WORK TO COMPLETE:
The answer should be the records below, word for word, with every image left out.

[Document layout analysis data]
▬▬▬▬▬▬
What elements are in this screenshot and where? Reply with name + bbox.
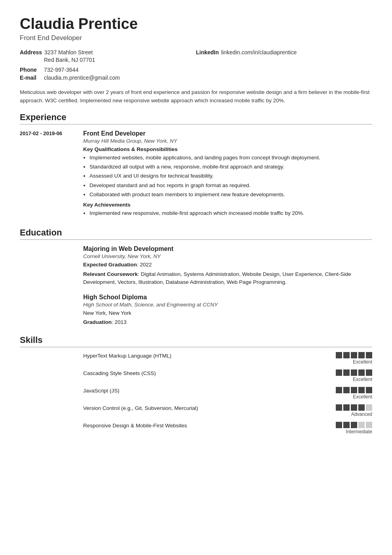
skill-dot bbox=[351, 387, 357, 393]
skill-dot bbox=[351, 369, 357, 376]
linkedin-label: LinkedIn bbox=[196, 49, 219, 56]
skill-dot bbox=[358, 404, 365, 411]
skill-dot bbox=[366, 352, 372, 358]
linkedin-block: LinkedIn linkedin.com/in/claudiaprentice bbox=[196, 49, 372, 64]
skill-dot bbox=[336, 352, 342, 358]
skill-dots bbox=[336, 422, 372, 428]
education-entry-0: Majoring in Web Development Cornell Univ… bbox=[20, 245, 372, 287]
edu-coursework-0: Relevant Coursework: Digital Animation, … bbox=[83, 270, 372, 287]
contact-grid: Address 3237 Mahlon Street Red Bank, NJ … bbox=[20, 49, 372, 64]
skill-row-4: Responsive Design & Mobile-First Website… bbox=[20, 422, 372, 434]
company: Murray Hill Media Group, New York, NY bbox=[83, 138, 372, 144]
education-heading: Education bbox=[20, 228, 372, 240]
skill-rating-col: Excellent bbox=[317, 352, 372, 365]
skill-dot bbox=[343, 369, 350, 376]
skill-dot bbox=[366, 404, 372, 411]
email-block: E-mail claudia.m.prentice@gmail.com bbox=[20, 75, 372, 81]
skill-rating-col: Excellent bbox=[317, 369, 372, 382]
skill-name: HyperText Markup Language (HTML) bbox=[83, 352, 317, 359]
skill-dot bbox=[343, 387, 350, 393]
phone-block: Phone 732-997-3644 bbox=[20, 67, 372, 73]
phone-label: Phone bbox=[20, 67, 42, 73]
email-label: E-mail bbox=[20, 75, 42, 81]
skill-dots bbox=[336, 352, 372, 358]
skill-dots bbox=[336, 387, 372, 393]
experience-dates: 2017-02 - 2019-06 bbox=[20, 130, 83, 221]
skill-dot bbox=[336, 422, 342, 428]
edu-institution-1: High School of Math, Science, and Engine… bbox=[83, 302, 372, 308]
skill-rating-col: Excellent bbox=[317, 387, 372, 400]
edu-graduation-0: Expected Graduation: 2022 bbox=[83, 261, 372, 269]
skill-dot bbox=[343, 352, 350, 358]
skill-level: Excellent bbox=[353, 377, 372, 382]
candidate-name: Claudia Prentice bbox=[20, 16, 372, 33]
list-item: Implemented websites, mobile application… bbox=[89, 154, 372, 162]
edu-detail-label: Expected Graduation bbox=[83, 262, 137, 268]
edu-graduation-1: Graduation: 2013 bbox=[83, 318, 372, 326]
skills-container: HyperText Markup Language (HTML)Excellen… bbox=[20, 352, 372, 434]
skill-row-2: JavaScript (JS)Excellent bbox=[20, 387, 372, 400]
list-item: Implemented new responsive, mobile-first… bbox=[89, 209, 372, 217]
skill-dot bbox=[336, 404, 342, 411]
skill-level: Intermediate bbox=[346, 429, 372, 434]
edu-degree-0: Majoring in Web Development bbox=[83, 245, 372, 253]
experience-body: Front End Developer Murray Hill Media Gr… bbox=[83, 130, 372, 221]
experience-heading: Experience bbox=[20, 112, 372, 124]
experience-entry-0: 2017-02 - 2019-06 Front End Developer Mu… bbox=[20, 130, 372, 221]
skill-name: JavaScript (JS) bbox=[83, 387, 317, 394]
experience-section: Experience 2017-02 - 2019-06 Front End D… bbox=[20, 112, 372, 221]
skill-level: Excellent bbox=[353, 359, 372, 365]
email-value: claudia.m.prentice@gmail.com bbox=[44, 75, 120, 81]
skill-dot bbox=[366, 422, 372, 428]
edu-degree-1: High School Diploma bbox=[83, 294, 372, 301]
address-label: Address bbox=[20, 49, 42, 56]
list-item: Collaborated with product team members t… bbox=[89, 191, 372, 199]
job-title: Front End Developer bbox=[83, 130, 372, 137]
skill-name: Cascading Style Sheets (CSS) bbox=[83, 369, 317, 376]
address-line1: 3237 Mahlon Street bbox=[44, 49, 93, 56]
phone-value: 732-997-3644 bbox=[44, 67, 78, 73]
edu-detail-value-1: 2013 bbox=[115, 319, 127, 325]
skill-row-0: HyperText Markup Language (HTML)Excellen… bbox=[20, 352, 372, 365]
candidate-title: Front End Developer bbox=[20, 34, 372, 42]
skill-dots bbox=[336, 404, 372, 411]
sub-heading-2: Key Achievements bbox=[83, 202, 372, 208]
bullet-list-1: Implemented websites, mobile application… bbox=[89, 154, 372, 199]
skill-rating-col: Intermediate bbox=[317, 422, 372, 434]
sub-heading-1: Key Qualifications & Responsibilities bbox=[83, 146, 372, 152]
edu-body-1: High School Diploma High School of Math,… bbox=[83, 294, 372, 328]
skill-name: Version Control (e.g., Git, Subversion, … bbox=[83, 404, 317, 411]
edu-location-1: New York, New York bbox=[83, 309, 372, 317]
skill-dots bbox=[336, 369, 372, 376]
skill-dot bbox=[358, 369, 365, 376]
skill-dot bbox=[336, 387, 342, 393]
edu-date-col-1 bbox=[20, 294, 83, 328]
address-block: Address 3237 Mahlon Street Red Bank, NJ … bbox=[20, 49, 196, 64]
skill-rating-col: Advanced bbox=[317, 404, 372, 417]
edu-date-col bbox=[20, 245, 83, 287]
skill-dot bbox=[366, 369, 372, 376]
bullet-list-2: Implemented new responsive, mobile-first… bbox=[89, 209, 372, 217]
address-line2: Red Bank, NJ 07701 bbox=[44, 57, 95, 63]
skill-row-1: Cascading Style Sheets (CSS)Excellent bbox=[20, 369, 372, 382]
list-item: Developed standard and ad hoc reports in… bbox=[89, 182, 372, 189]
edu-coursework-label: Relevant Coursework bbox=[83, 271, 138, 277]
edu-body-0: Majoring in Web Development Cornell Univ… bbox=[83, 245, 372, 287]
skill-dot bbox=[351, 422, 357, 428]
edu-institution-0: Cornell University, New York, NY bbox=[83, 253, 372, 259]
skill-name: Responsive Design & Mobile-First Website… bbox=[83, 422, 317, 429]
skill-dot bbox=[351, 404, 357, 411]
skill-dot bbox=[343, 422, 350, 428]
skill-level: Excellent bbox=[353, 394, 372, 400]
skill-dot bbox=[358, 422, 365, 428]
skill-row-3: Version Control (e.g., Git, Subversion, … bbox=[20, 404, 372, 417]
linkedin-value: linkedin.com/in/claudiaprentice bbox=[221, 49, 297, 56]
skill-dot bbox=[343, 404, 350, 411]
list-item: Assessed UX and UI designs for technical… bbox=[89, 172, 372, 180]
list-item: Standardized all output with a new, resp… bbox=[89, 163, 372, 171]
summary-text: Meticulous web developer with over 2 yea… bbox=[20, 88, 372, 105]
skill-dot bbox=[351, 352, 357, 358]
skill-level: Advanced bbox=[351, 411, 372, 417]
skill-dot bbox=[336, 369, 342, 376]
edu-detail-label-1: Graduation bbox=[83, 319, 112, 325]
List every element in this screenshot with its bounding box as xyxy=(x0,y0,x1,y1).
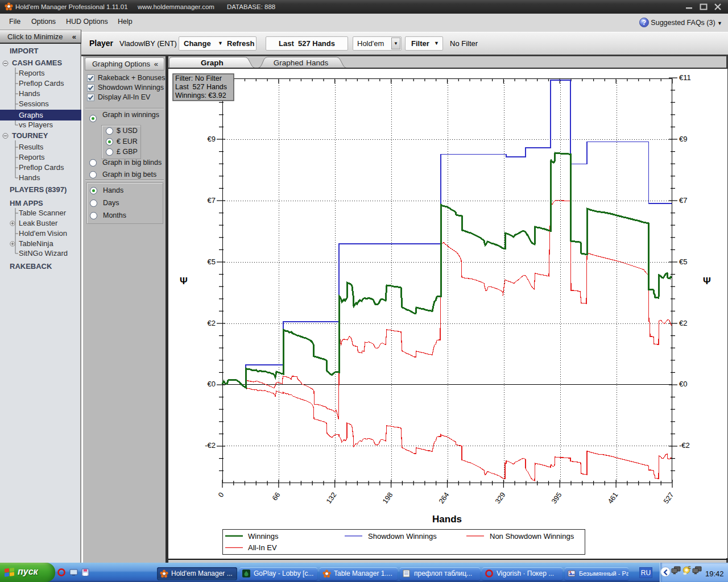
▬▬▬▬▬▬
TASK RESULT:
What elements are in this screenshot and where? Reply with name + bbox.
skill-dot bbox=[351, 387, 357, 393]
skill-dot bbox=[351, 369, 357, 376]
linkedin-label: LinkedIn bbox=[196, 49, 219, 56]
skill-dot bbox=[358, 404, 365, 411]
skill-dot bbox=[366, 352, 372, 358]
linkedin-block: LinkedIn linkedin.com/in/claudiaprentice bbox=[196, 49, 372, 64]
skill-dot bbox=[336, 352, 342, 358]
skill-dots bbox=[336, 422, 372, 428]
education-entry-0: Majoring in Web Development Cornell Univ… bbox=[20, 245, 372, 287]
edu-coursework-0: Relevant Coursework: Digital Animation, … bbox=[83, 270, 372, 287]
contact-grid: Address 3237 Mahlon Street Red Bank, NJ … bbox=[20, 49, 372, 64]
skill-row-4: Responsive Design & Mobile-First Website… bbox=[20, 422, 372, 434]
company: Murray Hill Media Group, New York, NY bbox=[83, 138, 372, 144]
education-heading: Education bbox=[20, 228, 372, 240]
skill-rating-col: Excellent bbox=[317, 352, 372, 365]
skill-dot bbox=[343, 369, 350, 376]
skill-dot bbox=[366, 404, 372, 411]
email-block: E-mail claudia.m.prentice@gmail.com bbox=[20, 75, 372, 81]
skill-rating-col: Excellent bbox=[317, 369, 372, 382]
skill-name: HyperText Markup Language (HTML) bbox=[83, 352, 317, 359]
skill-dot bbox=[343, 387, 350, 393]
phone-block: Phone 732-997-3644 bbox=[20, 67, 372, 73]
phone-label: Phone bbox=[20, 67, 42, 73]
email-label: E-mail bbox=[20, 75, 42, 81]
skill-dots bbox=[336, 352, 372, 358]
skill-dots bbox=[336, 387, 372, 393]
experience-dates: 2017-02 - 2019-06 bbox=[20, 130, 83, 221]
skill-dot bbox=[336, 422, 342, 428]
edu-institution-1: High School of Math, Science, and Engine… bbox=[83, 302, 372, 308]
skill-rating-col: Excellent bbox=[317, 387, 372, 400]
edu-graduation-0: Expected Graduation: 2022 bbox=[83, 261, 372, 269]
skill-dot bbox=[343, 352, 350, 358]
skill-level: Excellent bbox=[353, 377, 372, 382]
candidate-name: Claudia Prentice bbox=[20, 16, 372, 33]
list-item: Implemented websites, mobile application… bbox=[89, 154, 372, 162]
edu-detail-label: Expected Graduation bbox=[83, 262, 137, 268]
edu-graduation-1: Graduation: 2013 bbox=[83, 318, 372, 326]
skills-container: HyperText Markup Language (HTML)Excellen… bbox=[20, 352, 372, 434]
skill-row-2: JavaScript (JS)Excellent bbox=[20, 387, 372, 400]
list-item: Implemented new responsive, mobile-first… bbox=[89, 209, 372, 217]
skill-dot bbox=[336, 404, 342, 411]
skill-level: Intermediate bbox=[346, 429, 372, 434]
edu-degree-0: Majoring in Web Development bbox=[83, 245, 372, 253]
experience-body: Front End Developer Murray Hill Media Gr… bbox=[83, 130, 372, 221]
experience-heading: Experience bbox=[20, 112, 372, 124]
experience-entry-0: 2017-02 - 2019-06 Front End Developer Mu… bbox=[20, 130, 372, 221]
skill-name: JavaScript (JS) bbox=[83, 387, 317, 394]
experience-section: Experience 2017-02 - 2019-06 Front End D… bbox=[20, 112, 372, 221]
skill-level: Excellent bbox=[353, 359, 372, 365]
email-value: claudia.m.prentice@gmail.com bbox=[44, 75, 120, 81]
skill-dot bbox=[366, 422, 372, 428]
edu-degree-1: High School Diploma bbox=[83, 294, 372, 301]
address-label: Address bbox=[20, 49, 42, 56]
list-item: Collaborated with product team members t… bbox=[89, 191, 372, 199]
job-title: Front End Developer bbox=[83, 130, 372, 137]
skill-name: Cascading Style Sheets (CSS) bbox=[83, 369, 317, 376]
address-line1: 3237 Mahlon Street bbox=[44, 49, 93, 56]
phone-value: 732-997-3644 bbox=[44, 67, 78, 73]
edu-detail-value-1: 2013 bbox=[115, 319, 127, 325]
skill-row-0: HyperText Markup Language (HTML)Excellen… bbox=[20, 352, 372, 365]
candidate-title: Front End Developer bbox=[20, 34, 372, 42]
skill-dots bbox=[336, 404, 372, 411]
sub-heading-2: Key Achievements bbox=[83, 202, 372, 208]
bullet-list-1: Implemented websites, mobile application… bbox=[89, 154, 372, 199]
skill-rating-col: Intermediate bbox=[317, 422, 372, 434]
sub-heading-1: Key Qualifications & Responsibilities bbox=[83, 146, 372, 152]
edu-body-1: High School Diploma High School of Math,… bbox=[83, 294, 372, 328]
skill-name: Version Control (e.g., Git, Subversion, … bbox=[83, 404, 317, 411]
edu-location-1: New York, New York bbox=[83, 309, 372, 317]
skill-dots bbox=[336, 369, 372, 376]
skill-dot bbox=[358, 369, 365, 376]
skill-dot bbox=[336, 387, 342, 393]
edu-date-col-1 bbox=[20, 294, 83, 328]
address-block: Address 3237 Mahlon Street Red Bank, NJ … bbox=[20, 49, 196, 64]
skill-rating-col: Advanced bbox=[317, 404, 372, 417]
edu-date-col bbox=[20, 245, 83, 287]
skill-dot bbox=[366, 369, 372, 376]
bullet-list-2: Implemented new responsive, mobile-first… bbox=[89, 209, 372, 217]
address-line2: Red Bank, NJ 07701 bbox=[44, 57, 95, 63]
skill-row-1: Cascading Style Sheets (CSS)Excellent bbox=[20, 369, 372, 382]
list-item: Developed standard and ad hoc reports in… bbox=[89, 182, 372, 189]
edu-coursework-label: Relevant Coursework bbox=[83, 271, 138, 277]
edu-body-0: Majoring in Web Development Cornell Univ… bbox=[83, 245, 372, 287]
skill-dot bbox=[351, 422, 357, 428]
edu-institution-0: Cornell University, New York, NY bbox=[83, 253, 372, 259]
skill-name: Responsive Design & Mobile-First Website… bbox=[83, 422, 317, 429]
skill-dot bbox=[351, 404, 357, 411]
skill-dot bbox=[343, 422, 350, 428]
skill-level: Excellent bbox=[353, 394, 372, 400]
skill-dot bbox=[358, 422, 365, 428]
skill-row-3: Version Control (e.g., Git, Subversion, … bbox=[20, 404, 372, 417]
linkedin-value: linkedin.com/in/claudiaprentice bbox=[221, 49, 297, 56]
skill-dot bbox=[343, 404, 350, 411]
list-item: Assessed UX and UI designs for technical… bbox=[89, 172, 372, 180]
list-item: Standardized all output with a new, resp… bbox=[89, 163, 372, 171]
summary-text: Meticulous web developer with over 2 yea… bbox=[20, 88, 372, 105]
skill-dot bbox=[351, 352, 357, 358]
skill-level: Advanced bbox=[351, 411, 372, 417]
skill-dot bbox=[336, 369, 342, 376]
edu-detail-label-1: Graduation bbox=[83, 319, 112, 325]
List every element in this screenshot with its bounding box as xyxy=(x0,y0,x1,y1).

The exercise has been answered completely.